SE’s include GI disturbances, dry mouth, thirst and hypersensitivity reactions as well as CNS effects. CSM has advised that patients prescribed LTRAs should be alert to the development of eosinophilia, vasculitic rash, worsening pulmonary symptoms, cardiac complication and peripheral neuropathy.
BTS/SIGN Guidance on Management of Asthma in Adult
It is recommended to start at a step appropriate to initial severity of the condition.
Step 1. Infrequent short lived wheeze
Inhaled short-acting bronchodilator, as required.
Consider monitored initiation of treatment with low dose ICS
Move to step 2 (if uncontrolled)
Step 2. Regular Prevention Inhaled short-acting bronchodilator, as required. Start Inhaled Corticosteroid at low dose Move to step 3 (if uncontrolled)
Step 3. Initial add on therapy
Add inhaled LABA to low dose ICS (usually a combination inhaler)
Move to step 4 (if uncontrolled) Step 4. Additional add-on therapies If no response to LABA-stop LABA and consider increase dose ICS If benefit to LABA but control still inadequate -continue LABA and increase ICS to medium dose If benefit to LABA but control still inadequate -continue LABA and ICS and consider addition of LTRA, SR Theophyline or LAMA Move to step 5 (if uncontrolled)
Step 5. High -dose therapies
Consider trials of:
• increasing ICS to high dose
• Addition of 4th Agent e.g. LTRA, SR Theophyline, Beta agonist tablet, LAMA
Refer Patient for specialist care
(*only consider step up once compliance has been assured and correct inhaler technique verified)
Stepping down should only occur where the patient has been stable for 3 months. Rescue oral steroids can be used at any step to manage severe asthma exacerbations.
Drug delivery and Inhaler Technique
Not all inhalers are equal, there are two specific types:
1.Metered Dosage Inhalers (MDI’s) including Soft Mist Inhaler, and Breath activated versions including K-haler, Easi-Breathe and Autohalers.
2.Dry powder inhalers (DPI’s) which are essentially all breath activated devices (BA).

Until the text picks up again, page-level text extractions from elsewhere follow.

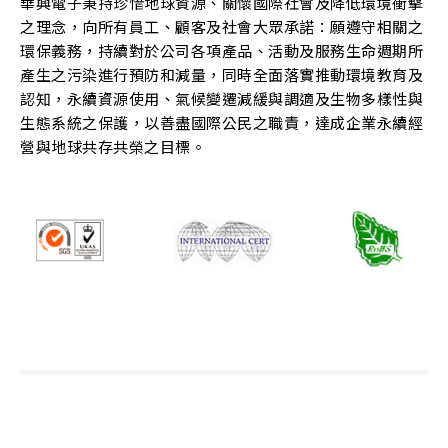
華興電子秉持珍惜地球資源、關懷國際社會及降低環境衝擊
之理念，向所有員工、顧客及社會大眾承諾：願遵守相關之
環保義務，持續對於公司各項產品、活動及服務生命週期所
產生之污染進行預防和減量，同時全面落實推動環境教育及
認知，永續資源使用、氣候變遷減緩與調適及生物多樣性與
生態系統之保護，以善盡國際公民之職責，達成企業永續經
營與地球共存共榮之目標。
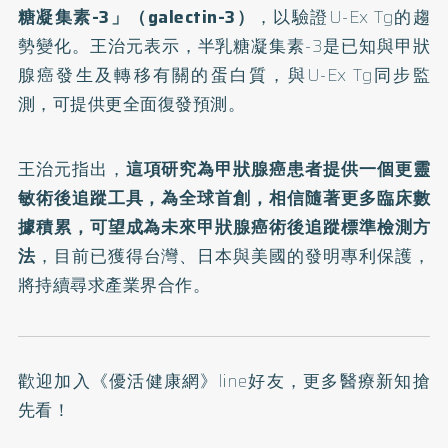
糖凝集素-3」（galectin-3）
，以驗證U-Ex Tg的趨
勢變化。王治元表示，半乳糖凝集素-3是已知與甲狀
腺癌發生及轉移有關的蛋白質，與U-Ex Tg同步監
測，可提供更全面復發預測。
王治元指出，
這項研究為甲狀腺癌患者提供一個更靈
敏術後追蹤工具，為全球首創，相信隨著更多臨床數
據積累，可望成為未來甲狀腺癌術後追蹤標準檢測方
法
，目前已獲得台灣、日本與美國的發明專利保護，
將持續尋求產業界合作。
歡迎加入
《優活健康網》line好友
，更多醫療新知搶
先看！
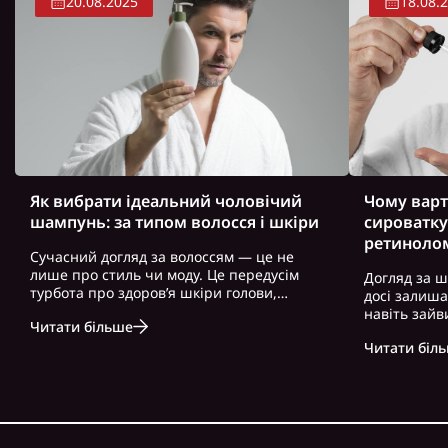
20.08.2025
18.08.
Як вибрати ідеальний чоловічий
Чому варт
шампунь: за типом волосся і шкіри
сироватку
ретиноло
Сучасний догляд за волоссям — це не
лише про стиль чи моду. Це передусім
Догляд за ш
турбота про здоров’я шкіри голови,
досі залиш
волосся і загальний вигляд. Особливо це
навіть зайв
Читати більше
актуально для чоловіків, які часто
можна почут
нехтують регулярним і правильно
Читати біл
косметику. 
підібраним доглядом. Вибір правильного
доглянута ш
ш..
зовнішність,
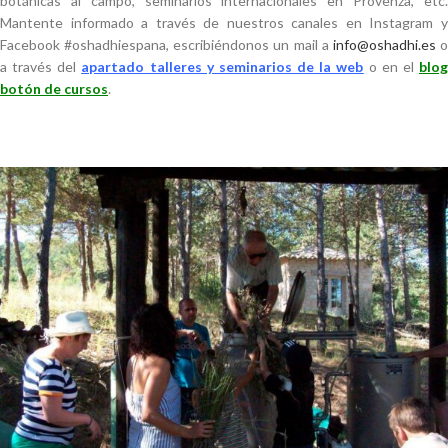
botánicas al campo, seminarios internacionales en Provenza, etc.
Mantente informado a través de nuestros canales en Instagram y
Facebook #oshadhiespana, escribiéndonos un mail a
info@oshadhi.es
a través del
apartado talleres y seminarios de la web
o en el
blo
botón de cursos
.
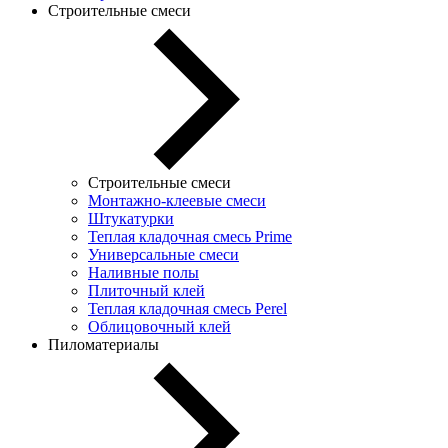
Строительные смеси
Строительные смеси
Монтажно-клеевые смеси
Штукатурки
Теплая кладочная смесь Prime
Универсальные смеси
Наливные полы
Плиточный клей
Теплая кладочная смесь Perel
Облицовочный клей
Пиломатериалы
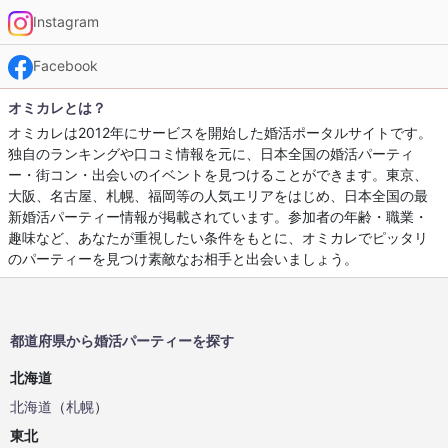
Instagram
Facebook
オミカレとは？
オミカレは2012年にサービスを開始した婚活ポータルサイトです。
独自のランキングや口コミ情報を元に、日本全国の婚活パーティ
ー・街コン・出会いのイベントを見つけることができます。東京、
大阪、名古屋、札幌、福岡等の人気エリアをはじめ、日本全国の最
新婚活パーティー情報が掲載されています。参加者の年齢・職業・
趣味など、あなたが重視したい条件をもとに、オミカレでピッタリ
のパーティーを見つけ素敵なお相手と出会いましょう。
都道府県から婚活パーティーを探す
北海道
北海道
（
札幌
）
東北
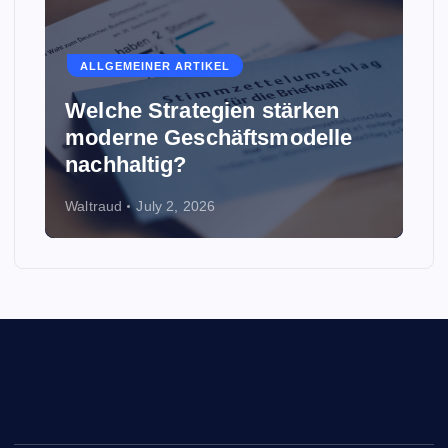
ALLGEMEINER ARTIKEL
Welche Strategien stärken
moderne Geschäftsmodelle
nachhaltig?
Waltraud
July 2, 2026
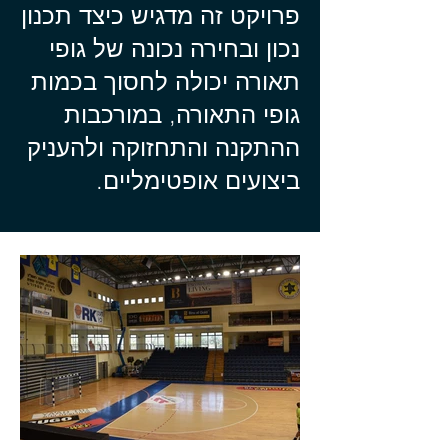
פרויקט זה מדגיש כיצד תכנון
נכון ובחירה נכונה של גופי
תאורה יכולה לחסוך בכמות
גופי התאורה, במורכבות
ההתקנה והתחזוקה ולהעניק
ביצועים אופטימליים.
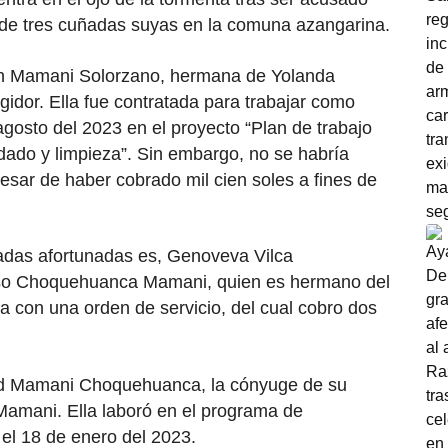
 de tres cuñadas suyas en la comuna azangarina.
th Mamani Solorzano, hermana de Yolanda
idor. Ella fue contratada para trabajar como
agosto del 2023 en el proyecto “Plan de trabajo
dado y limpieza”. Sin embargo, no se habría
ar de haber cobrado mil cien soles a fines de
ñadas afortunadas es, Genoveva Vilca
so Choquehuanca Mamani, quien es hermano del
da con una orden de servicio, del cual cobro dos
dad Mamani Choquehuanca, la cónyuge de su
ani. Ella laboró en el programa de
el 18 de enero del 2023.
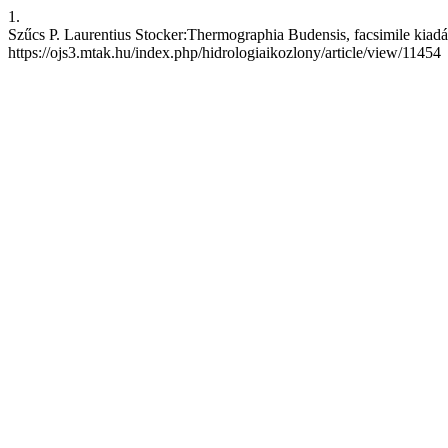
1.
Szűcs P. Laurentius Stocker:Thermographia Budensis, facsimile kiadás.
https://ojs3.mtak.hu/index.php/hidrologiaikozlony/article/view/11454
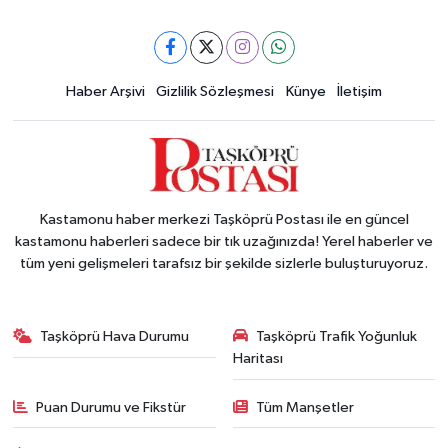
Haber Arşivi
Gizlilik Sözleşmesi
Künye
İletişim
Kastamonu haber merkezi Taşköprü Postası ile en güncel
kastamonu haberleri sadece bir tık uzağınızda! Yerel haberler ve
tüm yeni gelişmeleri tarafsız bir şekilde sizlerle buluşturuyoruz.
Taşköprü Hava Durumu
Taşköprü Trafik Yoğunluk
Haritası
Puan Durumu ve Fikstür
Tüm Manşetler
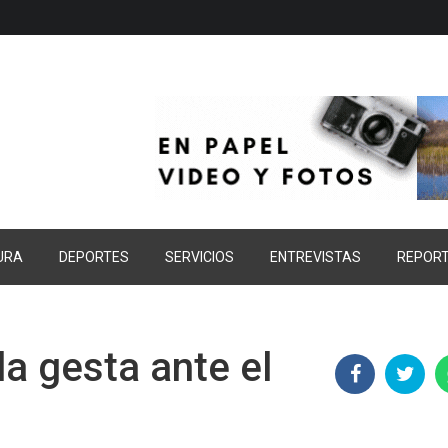
URA
DEPORTES
SERVICIOS
ENTREVISTAS
REPOR
la gesta ante el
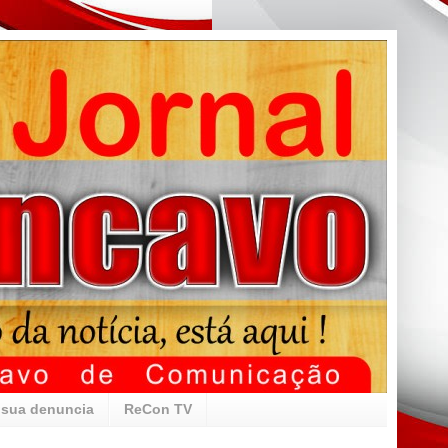
 sua denuncia
ReCon TV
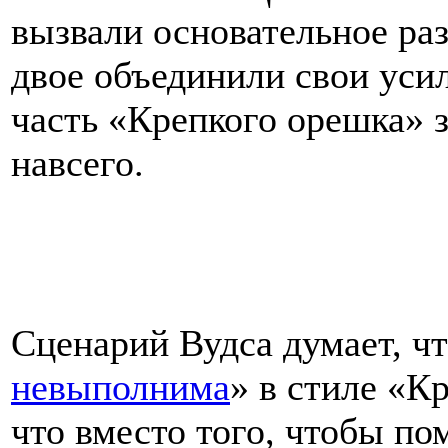
вызвали основательное раз
двое объединили свои уси
часть «Крепкого орешка» з
навсего.
Сценарий Вудса думает, чт
невыполнима
» в стиле «К
что вместо того, чтобы п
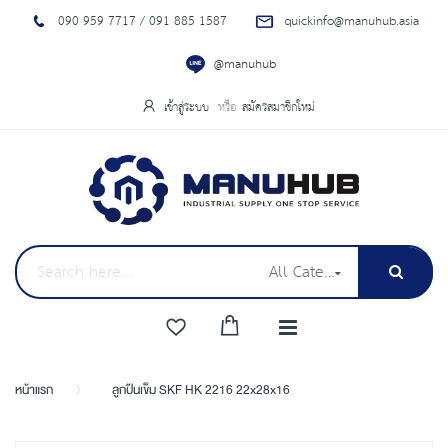
090 959 7717 / 091 885 1587
quickinfo@manuhub.asia
@manuhub
เข้าสู่ระบบ
สมัครสมาชิกใหม่
All Categories
หน้าแรก
ลูกปืนเข็ม SKF HK 2216 22x28x16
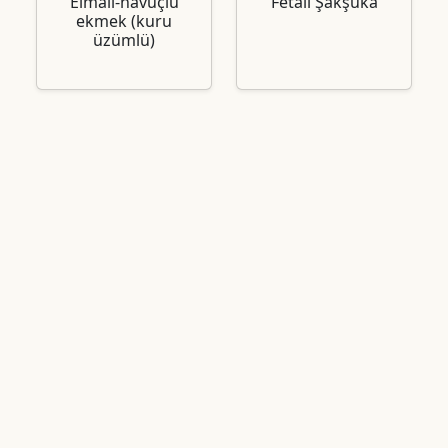
Elmalı-havuçlu
Fetalı Şakşuka
ekmek (kuru
üzümlü)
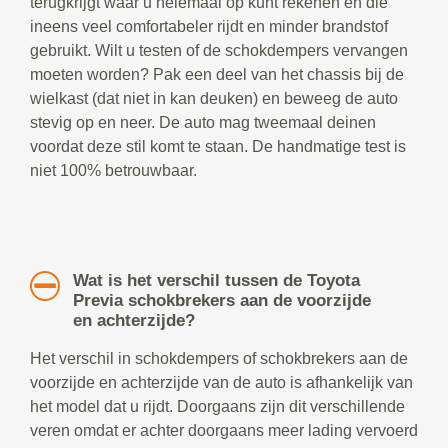
terugkrijgt waar u helemaal op kunt rekenen en die
ineens veel comfortabeler rijdt en minder brandstof
gebruikt. Wilt u testen of de schokdempers vervangen
moeten worden? Pak een deel van het chassis bij de
wielkast (dat niet in kan deuken) en beweeg de auto
stevig op en neer. De auto mag tweemaal deinen
voordat deze stil komt te staan. De handmatige test is
niet 100% betrouwbaar.
Wat is het verschil tussen de Toyota
Previa schokbrekers aan de voorzijde
en achterzijde?
Het verschil in schokdempers of schokbrekers aan de
voorzijde en achterzijde van de auto is afhankelijk van
het model dat u rijdt. Doorgaans zijn dit verschillende
veren omdat er achter doorgaans meer lading vervoerd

The inhalation techniques/Inspiratory effort needed for each are
• MDI-Slow, steady and deep (Aerosol made by device) Inspiratory effort needed is low (optimally 30l/min)
• DPI-Hard, fast and deep (patient generates the aerosol by using
their breath to aggregate the drug particles to a small enough size to reach the lower parts of the lung).
Inspiratory effort needed depends on the device (optimally 60-
90l/min.) Inspiratory flow is checked using an In-Check Dial device.
A spacer device should be used with MDIs to co-ordinate actuation and promote better lung drug delivery whilst reducing the oral deposition of drug.
The breathe actuated MDI devices should be considered when inhalation technique demonstrated is slow and steady but the co-ordination of inspiration and depressing the canister is poor. These automatically release the aerosol when the inspiration reaches the optimum level.
Compliance with the inhaler and dosing regimen are critical aspects of achieving maximal therapeutic outcomes.
The patients’ ability to use any device is a key aspect of inhaler selection. Manual dexterity, understanding of how to use the device, along with knowledge of why they need to use are also of significant importance.
Nebulisers are no more efficient than an MDI device used with a spacer (10 separate puffs delivered over 5-10 minutes) but for some patients, those with only shallow breathing, there might be benefit.